Data supplied:
=== Begin Enclosure ===

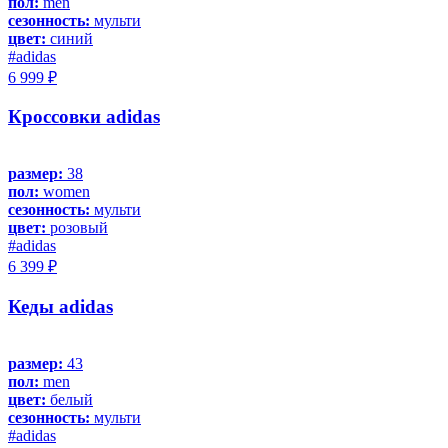
пол:
men
сезонность:
мульти
цвет:
синий
#adidas
6 999 ₽
Кроссовки adidas
размер:
38
пол:
women
сезонность:
мульти
цвет:
розовый
#adidas
6 399 ₽
Кеды adidas
размер:
43
пол:
men
цвет:
белый
сезонность:
мульти
#adidas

=== End Enclosure ===

What this task involves: Leave the pictures out and return the rest of the listing exactly.

Written solution:
пол:
men
сезонность:
мульти
цвет:
синий
#adidas
6 999 ₽
Кроссовки adidas
размер:
38
пол:
women
сезонность:
мульти
цвет:
розовый
#adidas
6 399 ₽
Кеды adidas
размер:
43
пол:
men
цвет:
белый
сезонность:
мульти
#adidas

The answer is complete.